VoxForge
Hi guys,
I'm willing to create a speech recognition device.
Of course i'm only looking at the open source project, but I don't exactely know which one to use yet.
I already know that the 4 mains one are: Sphinx, ISIP, HTK, and Julius..
But wich one should I choose knowing that I need to create a continuous speech recognizer, in english.
I would really like to have your opinion.
Best regards
--- (Edited on 4/ 6/2007 5:43 am [GMT-0500] by Visitor) ---
Hi,
You might take a look at Arthur Chan's article on "Why there is no Open Source Dictation" on this post,
Note that HTK has licensing restrictions, so you can't distribute the source or binaries of the toolkit. However, you can distribute Acoustic Models or Language Models generated with the toolkit. Being a former commercial product, HTK has the best documentation.
Julius has no distribution restrictions, but uses Acoustic Models and Language Models generated using the HTK toolkit.
ISIP has no distribution restrictions, but is not as popular as Sphinx. They have excellent tutorials on Speech Recognition.
That leaves Sphinx if you want a truly open source solution, from a speech recognition engine and acoustic model creation perspective. However, based on Arthur Chan's article (and he used to be a Sphinx maintainer), Sphinx was not really designed with Dictation in mind.
Only Julius was designed with Dictation in mind. But Julius is only distributed with Japanese Acoustic and Language Models. Which brings us to one of the reasons for the creation of the VoxForge web site (see the VoxForge About page for more ...).
Please consider donating some of your speech.
thanks,
Ken
--- (Edited on 4/ 6/2007 10:35 am [GMT-0400] by kmaclean) ---
--- (Edited on 4/ 6/2007 10:49 am [GMT-0400] by kmaclean) ---
Hi Ken,
Thanks for your clear response.
I've been using sphinx4 for the last weeks. Working pretty well.
I still have one question though.
Do you know where I could find a document explaining the difference beetween the different speech recognition system we were talking about. I'm talking about implementation difference, algorithm's and performance's.
It would be great if you have this kind of information.

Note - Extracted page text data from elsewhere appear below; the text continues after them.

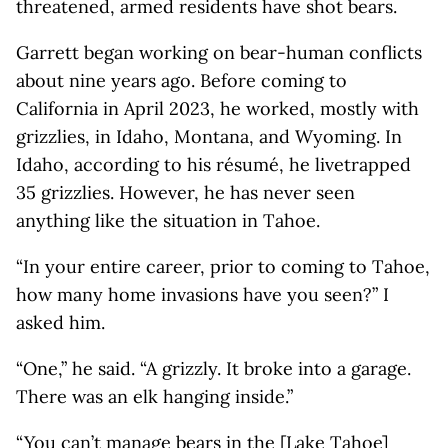
threatened, armed residents have shot bears.
Garrett began working on bear-human conflicts
about nine years ago. Before coming to
California in April 2023, he worked, mostly with
grizzlies, in Idaho, Montana, and Wyoming. In
Idaho, according to his résumé, he livetrapped
35 grizzlies. However, he has never seen
anything like the situation in Tahoe.
“In your entire career, prior to coming to Tahoe,
how many home invasions have you seen?” I
asked him.
“One,” he said. “A grizzly. It broke into a garage.
There was an elk hanging inside.”
“You can’t manage bears in the [Lake Tahoe]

Thank you very much for your time.
Best regards.
Jean
--- (Edited on 5/22/2007 11:48 am [GMT-0500] by Visitor) ---
Hi Jean,
For a recent comparison of HTK (note that Julius uses HTK acoustic models) with Sphinx, see Keith Vertanen's site. He created acoustic models for Sphinx and HTK using the Wall Street Journal WSJ0 corpus, and gives the results:
You might try running Julius with the HTK models to get an idea as to how Julius might compare with HTK & Sphinx.For an older comparison of Sphinx and HTK, see this document:
A COMPARISON OF PUBLIC DOMAIN SOFTWARE TOOLS FOR SPEECH RECOGNITION
Ken
--- (Edited on 5/30/2007 11:31 am [GMT-0400] by kmaclean) ---